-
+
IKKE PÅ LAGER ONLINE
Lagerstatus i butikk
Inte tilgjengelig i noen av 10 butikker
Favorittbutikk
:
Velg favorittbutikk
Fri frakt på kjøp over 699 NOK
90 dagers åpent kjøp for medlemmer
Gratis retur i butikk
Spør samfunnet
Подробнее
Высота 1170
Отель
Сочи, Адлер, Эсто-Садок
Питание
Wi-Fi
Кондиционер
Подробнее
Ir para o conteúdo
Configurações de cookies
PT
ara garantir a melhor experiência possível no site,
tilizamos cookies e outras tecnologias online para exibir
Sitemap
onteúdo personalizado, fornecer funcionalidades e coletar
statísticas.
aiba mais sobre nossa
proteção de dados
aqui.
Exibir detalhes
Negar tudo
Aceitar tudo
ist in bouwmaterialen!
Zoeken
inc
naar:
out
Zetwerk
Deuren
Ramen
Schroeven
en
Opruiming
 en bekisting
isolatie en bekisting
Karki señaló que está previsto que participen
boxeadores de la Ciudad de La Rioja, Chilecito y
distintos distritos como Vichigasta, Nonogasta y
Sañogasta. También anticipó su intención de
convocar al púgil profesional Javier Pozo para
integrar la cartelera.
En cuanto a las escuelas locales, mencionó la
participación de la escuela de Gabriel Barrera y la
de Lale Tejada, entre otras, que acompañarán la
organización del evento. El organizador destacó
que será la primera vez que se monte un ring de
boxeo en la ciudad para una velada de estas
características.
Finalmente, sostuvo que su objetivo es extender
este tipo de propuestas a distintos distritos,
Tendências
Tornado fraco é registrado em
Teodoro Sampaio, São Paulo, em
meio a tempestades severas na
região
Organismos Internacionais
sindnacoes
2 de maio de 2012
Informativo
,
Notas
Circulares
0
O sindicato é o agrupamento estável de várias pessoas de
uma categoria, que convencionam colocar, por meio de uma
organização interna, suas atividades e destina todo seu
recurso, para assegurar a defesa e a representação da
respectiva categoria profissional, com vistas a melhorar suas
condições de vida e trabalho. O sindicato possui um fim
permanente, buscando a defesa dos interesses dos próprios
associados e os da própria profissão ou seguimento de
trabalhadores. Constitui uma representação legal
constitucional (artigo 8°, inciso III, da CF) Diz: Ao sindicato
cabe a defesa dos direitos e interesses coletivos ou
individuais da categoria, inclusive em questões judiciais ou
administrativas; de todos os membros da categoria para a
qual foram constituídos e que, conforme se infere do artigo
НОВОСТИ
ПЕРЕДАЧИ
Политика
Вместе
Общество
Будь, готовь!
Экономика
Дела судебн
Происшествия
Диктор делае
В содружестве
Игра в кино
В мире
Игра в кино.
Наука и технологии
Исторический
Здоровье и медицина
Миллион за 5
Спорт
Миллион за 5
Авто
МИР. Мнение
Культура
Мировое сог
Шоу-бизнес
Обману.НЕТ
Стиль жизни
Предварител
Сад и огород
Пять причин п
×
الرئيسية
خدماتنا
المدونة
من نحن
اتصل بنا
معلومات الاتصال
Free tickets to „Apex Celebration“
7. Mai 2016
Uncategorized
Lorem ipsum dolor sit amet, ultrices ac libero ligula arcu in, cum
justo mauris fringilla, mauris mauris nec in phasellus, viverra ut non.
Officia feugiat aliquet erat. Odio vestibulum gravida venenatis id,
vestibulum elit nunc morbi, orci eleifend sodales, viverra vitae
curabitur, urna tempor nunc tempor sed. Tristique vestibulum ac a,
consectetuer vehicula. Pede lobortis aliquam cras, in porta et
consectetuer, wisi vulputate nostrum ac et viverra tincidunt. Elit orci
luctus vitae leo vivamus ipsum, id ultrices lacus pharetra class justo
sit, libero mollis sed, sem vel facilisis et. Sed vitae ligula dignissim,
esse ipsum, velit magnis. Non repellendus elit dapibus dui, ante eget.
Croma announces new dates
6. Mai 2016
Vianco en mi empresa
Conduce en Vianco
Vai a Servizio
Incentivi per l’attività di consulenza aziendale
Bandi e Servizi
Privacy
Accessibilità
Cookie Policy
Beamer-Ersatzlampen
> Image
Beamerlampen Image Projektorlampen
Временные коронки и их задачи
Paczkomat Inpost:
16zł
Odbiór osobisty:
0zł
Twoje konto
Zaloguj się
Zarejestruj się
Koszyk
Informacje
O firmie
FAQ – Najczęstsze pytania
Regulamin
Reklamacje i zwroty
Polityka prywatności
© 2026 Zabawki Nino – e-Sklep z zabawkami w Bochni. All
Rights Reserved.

========

Work order:
Return all of the above records exactly, leaving no line out.

Response area:
-
+
IKKE PÅ LAGER ONLINE
Lagerstatus i butikk
Inte tilgjengelig i noen av 10 butikker
Favorittbutikk
:
Velg favorittbutikk
Fri frakt på kjøp over 699 NOK
90 dagers åpent kjøp for medlemmer
Gratis retur i butikk
Spør samfunnet
Подробнее
Высота 1170
Отель
Сочи, Адлер, Эсто-Садок
Питание
Wi-Fi
Кондиционер
Подробнее
Ir para o conteúdo
Configurações de cookies
PT
ara garantir a melhor experiência possível no site,
tilizamos cookies e outras tecnologias online para exibir
Sitemap
onteúdo personalizado, fornecer funcionalidades e coletar
statísticas.
aiba mais sobre nossa
proteção de dados
aqui.
Exibir detalhes
Negar tudo
Aceitar tudo
ist in bouwmaterialen!
Zoeken
inc
naar:
out
Zetwerk
Deuren
Ramen
Schroeven
en
Opruiming
 en bekisting
isolatie en bekisting
Karki señaló que está previsto que participen
boxeadores de la Ciudad de La Rioja, Chilecito y
distintos distritos como Vichigasta, Nonogasta y
Sañogasta. También anticipó su intención de
convocar al púgil profesional Javier Pozo para
integrar la cartelera.
En cuanto a las escuelas locales, mencionó la
participación de la escuela de Gabriel Barrera y la
de Lale Tejada, entre otras, que acompañarán la
organización del evento. El organizador destacó
que será la primera vez que se monte un ring de
boxeo en la ciudad para una velada de estas
características.
Finalmente, sostuvo que su objetivo es extender
este tipo de propuestas a distintos distritos,
Tendências
Tornado fraco é registrado em
Teodoro Sampaio, São Paulo, em
meio a tempestades severas na
região
Organismos Internacionais
sindnacoes
2 de maio de 2012
Informativo
,
Notas
Circulares
0
O sindicato é o agrupamento estável de várias pessoas de
uma categoria, que convencionam colocar, por meio de uma
organização interna, suas atividades e destina todo seu
recurso, para assegurar a defesa e a representação da
respectiva categoria profissional, com vistas a melhorar suas
condições de vida e trabalho. O sindicato possui um fim
permanente, buscando a defesa dos interesses dos próprios
associados e os da própria profissão ou seguimento de
trabalhadores. Constitui uma representação legal
constitucional (artigo 8°, inciso III, da CF) Diz: Ao sindicato
cabe a defesa dos direitos e interesses coletivos ou
individuais da categoria, inclusive em questões judiciais ou
administrativas; de todos os membros da categoria para a
qual foram constituídos e que, conforme se infere do artigo
НОВОСТИ
ПЕРЕДАЧИ
Политика
Вместе
Общество
Будь, готовь!
Экономика
Дела судебн
Происшествия
Диктор делае
В содружестве
Игра в кино
В мире
Игра в кино.
Наука и технологии
Исторический
Здоровье и медицина
Миллион за 5
Спорт
Миллион за 5
Авто
МИР. Мнение
Культура
Мировое сог
Шоу-бизнес
Обману.НЕТ
Стиль жизни
Предварител
Сад и огород
Пять причин п
×
الرئيسية
خدماتنا
المدونة
من نحن
اتصل بنا
معلومات الاتصال
Free tickets to „Apex Celebration“
7. Mai 2016
Uncategorized
Lorem ipsum dolor sit amet, ultrices ac libero ligula arcu in, cum
justo mauris fringilla, mauris mauris nec in phasellus, viverra ut non.
Officia feugiat aliquet erat. Odio vestibulum gravida venenatis id,
vestibulum elit nunc morbi, orci eleifend sodales, viverra vitae
curabitur, urna tempor nunc tempor sed. Tristique vestibulum ac a,
consectetuer vehicula. Pede lobortis aliquam cras, in porta et
consectetuer, wisi vulputate nostrum ac et viverra tincidunt. Elit orci
luctus vitae leo vivamus ipsum, id ultrices lacus pharetra class justo
sit, libero mollis sed, sem vel facilisis et. Sed vitae ligula dignissim,
esse ipsum, velit magnis. Non repellendus elit dapibus dui, ante eget.
Croma announces new dates
6. Mai 2016
Vianco en mi empresa
Conduce en Vianco
Vai a Servizio
Incentivi per l’attività di consulenza aziendale
Bandi e Servizi
Privacy
Accessibilità
Cookie Policy
Beamer-Ersatzlampen
> Image
Beamerlampen Image Projektorlampen
Временные коронки и их задачи
Paczkomat Inpost:
16zł
Odbiór osobisty:
0zł
Twoje konto
Zaloguj się
Zarejestruj się
Koszyk
Informacje
O firmie
FAQ – Najczęstsze pytania
Regulamin
Reklamacje i zwroty
Polityka prywatności
© 2026 Zabawki Nino – e-Sklep z zabawkami w Bochni. All
Rights Reserved.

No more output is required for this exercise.